Team:Shanghai HS/Engineering

Engineering

Introduction

Coronavirus disease 2019 (COVID-19) is caused by a new type of coronavirus (SARS-CoV-2). The virus infects the human body through the binding of the S protein on viral surface to the angiotensin-converting enzyme 2 (ACE2) receptor on human cells. To date, more than 236 million COVID-19 confirmed cases and more than 4.8 million deaths have been reported worldwide. The S protein of SARS-CoV-2 is prone to mutation. Mutations in the receptor binding domain (RBD) in the S protein can lead to changes in the ability of the virus to infect and may lead to immune escape. At present, a number of SARS-CoV-2 neutralizing antibodies targeting RBD have been confirmed to have weakened or even lost inhibitory effects on mutant strains. By contrast, the receptor ACE2 is highly conserved. The antibodies targeting ACE2 has been proven to strongly inhibit the replication of SARS-CoV-2 in vivo and in vitro without affecting the activity of ACE2. It is of great significance to detect whether the ACE2 antibody inhibits the new coronavirus epidemic mutant B.1.1.7.

Design

ELISA and infection assays by HIV pseudovirus with SARS-CoV-2 S protein were designed to test the inhibitory effect of ACE2 antibodies.
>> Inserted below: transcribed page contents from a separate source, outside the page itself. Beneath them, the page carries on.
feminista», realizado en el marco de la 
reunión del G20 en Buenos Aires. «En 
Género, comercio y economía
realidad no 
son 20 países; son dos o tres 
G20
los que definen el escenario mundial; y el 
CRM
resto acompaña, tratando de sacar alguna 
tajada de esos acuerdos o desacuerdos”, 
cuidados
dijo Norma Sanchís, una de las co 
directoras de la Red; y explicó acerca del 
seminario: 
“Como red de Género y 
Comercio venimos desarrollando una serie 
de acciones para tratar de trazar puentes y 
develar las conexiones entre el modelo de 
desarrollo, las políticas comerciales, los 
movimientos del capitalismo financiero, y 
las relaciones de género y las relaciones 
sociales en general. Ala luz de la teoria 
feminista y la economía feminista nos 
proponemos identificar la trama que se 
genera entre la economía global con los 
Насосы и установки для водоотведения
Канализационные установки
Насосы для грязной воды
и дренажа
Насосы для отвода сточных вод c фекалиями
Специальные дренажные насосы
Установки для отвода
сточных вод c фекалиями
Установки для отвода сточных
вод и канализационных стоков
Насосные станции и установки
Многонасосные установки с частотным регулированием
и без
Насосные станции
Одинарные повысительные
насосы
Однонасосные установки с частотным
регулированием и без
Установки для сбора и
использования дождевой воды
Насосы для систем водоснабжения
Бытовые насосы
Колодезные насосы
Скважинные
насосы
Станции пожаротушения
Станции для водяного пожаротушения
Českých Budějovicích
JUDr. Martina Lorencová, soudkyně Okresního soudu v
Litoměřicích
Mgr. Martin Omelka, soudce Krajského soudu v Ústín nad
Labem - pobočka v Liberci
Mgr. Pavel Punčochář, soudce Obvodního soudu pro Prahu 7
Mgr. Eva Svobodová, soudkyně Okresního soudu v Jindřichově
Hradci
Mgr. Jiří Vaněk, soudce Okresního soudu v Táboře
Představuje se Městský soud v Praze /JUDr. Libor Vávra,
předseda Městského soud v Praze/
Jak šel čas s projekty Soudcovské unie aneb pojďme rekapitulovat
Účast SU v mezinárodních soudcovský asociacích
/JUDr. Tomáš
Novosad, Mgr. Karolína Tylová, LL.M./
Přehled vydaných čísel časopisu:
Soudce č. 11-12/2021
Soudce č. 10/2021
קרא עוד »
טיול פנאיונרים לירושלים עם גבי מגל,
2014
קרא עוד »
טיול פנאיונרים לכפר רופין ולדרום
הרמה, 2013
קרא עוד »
ELISA (Enzyme linked immunosorbent assay) refers to a qualitative and quantitative detection method that binds soluble antigens or antibodies to solid-phase carriers such as polystyrene, and uses the specific binding of antigens and antibodies to carry out immune reactions. The solid carries in the design are recombinant SARS-CoV-2 B.1.1.7 S1 domain or RBD region only. The figure 1 is the maps of construct used to produce recombinant B.1.1.7 S1 and RBD.

Figure 1 Map of constructs used to produce recombinant B.1.1.7 S1 and RBD. Composite parts containing functional sequence element to transcript and translate the coding region of S1 or RBD.
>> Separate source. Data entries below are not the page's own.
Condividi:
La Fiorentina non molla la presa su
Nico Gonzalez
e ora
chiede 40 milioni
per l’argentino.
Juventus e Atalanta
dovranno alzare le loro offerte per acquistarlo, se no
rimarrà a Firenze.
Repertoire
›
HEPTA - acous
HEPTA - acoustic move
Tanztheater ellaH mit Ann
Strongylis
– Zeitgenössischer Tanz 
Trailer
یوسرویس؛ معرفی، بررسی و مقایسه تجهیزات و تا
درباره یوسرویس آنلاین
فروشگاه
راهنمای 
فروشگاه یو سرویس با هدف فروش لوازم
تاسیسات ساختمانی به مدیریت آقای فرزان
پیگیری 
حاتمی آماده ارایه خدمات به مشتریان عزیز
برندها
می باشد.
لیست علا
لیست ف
HIV backbone plasmids labeled with firefly luciferase are co-transfected with the plasmid of S protein. The S protein coated pseudovirus enters the cell through ACE2, and the activity of Luciferase is detected to determine the infection efficiency of the pseudovirus.

Build

Two recombinant plasmids PTT5-S1-his-B.1.1.7 and PTT5-RBD-his-B.1.1.7 were constructed by using homologous recombination. The constructs were confirmed by DNA sequencing.

Test

Pseudo-typed coronaviruses with full-length S-proteins from SARS-CoV-2, SARS-CoV-2-D614G, B.1.1.7, B.1.351, B.1.617, SARS-CoV and HCoV-NL63 could infect HEK293F cells that ectopically express human ACE2, while SARS-CoV-2-D614G showed significantly enhanced infectivity when compared to the original SARS-CoV-2 (table 1). Incubation with monoclonal antibody 3E8 targeting ACE2 fully abolished the infectivity of all pseudoviruses.

Table 1 The IC50 values of 3E8 in blocking pseudo-typed coronaviruses.

Learn

Our results highlighted again the importance of epitope outside or on the verge of RBD/ACE2 interface and would facilitate future endeavors searching for broad-spectrum anti-coronavirus approaches. Overall, we presented evidence that 3E8 is a promising therapeutic candidate for the coronavirus pandemic and believe that it represents a significant conceptual advance in fighting COVID-19, which keeps evolving and may open the door for more ACE2-targeting drug discovery and development.